Many students need to draw a picture or have a visual in order to solve a problem. I was always this type of student, and I still am to this day. As a Mathematics teacher, I am finding that using images in the development of critical thinking skills is crucial. Our reading for this week, *Using Images to Teach Critical Thinking Skills: Visual Literacy and Digital Photography *by Diane M. Cordell clearly outlined this idea and its connection to visual literacy.

“The printed word is a human artifact.” (Cordell, p. 4) What an interesting statement. How could it be that something used for so long is now an artifact? Well, let us think about the transformation of classrooms in general. Students have iPads, Chrome Books, phones, etc. that can all be used in class. Students have access to applications that provide visual learning opportunities. My immediate reaction as a teacher is to hesitate when using technology because it is not something I am used to in the classroom. However, these new visual aids have proved to be beneficial and advance student learning.

Furthermore, my students always seem to be more motivated when there is a visual learning opportunity. I even often hear myself saying, “If you do not understand a problem, draw a picture first.” This is a constant line that comes out of the mouths of teachers. We immediately go to the visual when the information does not seem to make sense. Isn’t that what critical thinking is all about? Students should be able to think about solving problems in a new way. There may only be one answer. However, there are infinitely many ways to solve one problem.

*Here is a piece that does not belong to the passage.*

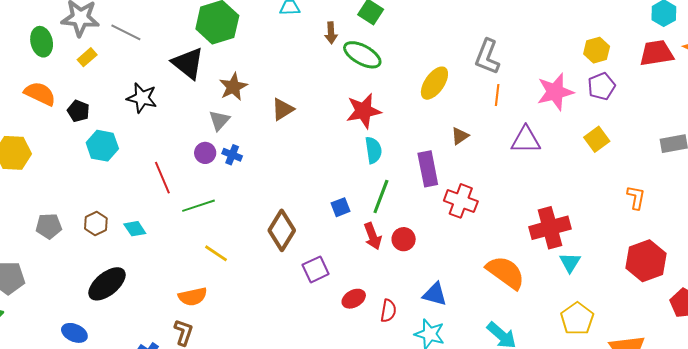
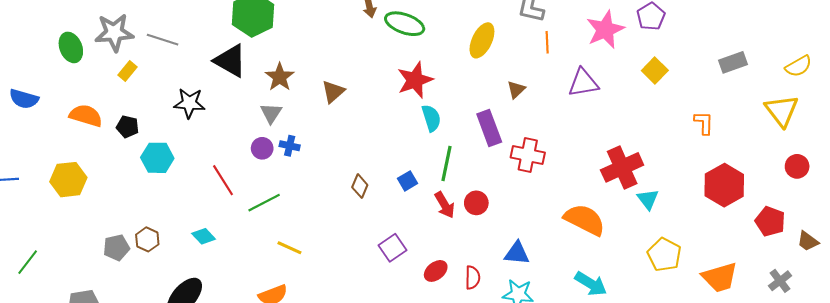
green ellipse: (42, 42) -> (71, 47), moved
brown hexagon: (96, 224) -> (147, 239), moved
brown diamond: (282, 230) -> (360, 186), moved, size x0.6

Let’s think of one example of this. What if this question was posed:

#### Mr. Clark is buying soda for a birthday party. There are 39 guests coming, and each case of soda holds 7 cans. How many cases of soda does Mr. Clark need to buy so that each person gets one soda?

As a mathematician, my mind immediately goes to times tables.

7 cans x 6 cases = 42 cans. So, there will be 3 left over.

However, most students that are answering this question are in elementary school. Times tables are not always the first thing that come to mind. That’s where visual literacy and critical thinking come into play. Take a look at a similar problem below solved with visuals:

Thus, critical thinking and visual literacy link together in order to create these **picture perfect problem solvers.**

Hi Emily, I like the way you practiced what you preach (so to speak) in this post by using not only words but relevant images to engage your readers!

I was intrigued by this blog post about Using Visual Representations in Mathematics on a site that shares stratgies for teaching differently abled students. Of course the principles of Universal Design for Learning would suggest (as you have) that thses ideas would be interesting ways to enhance instruction for all learners.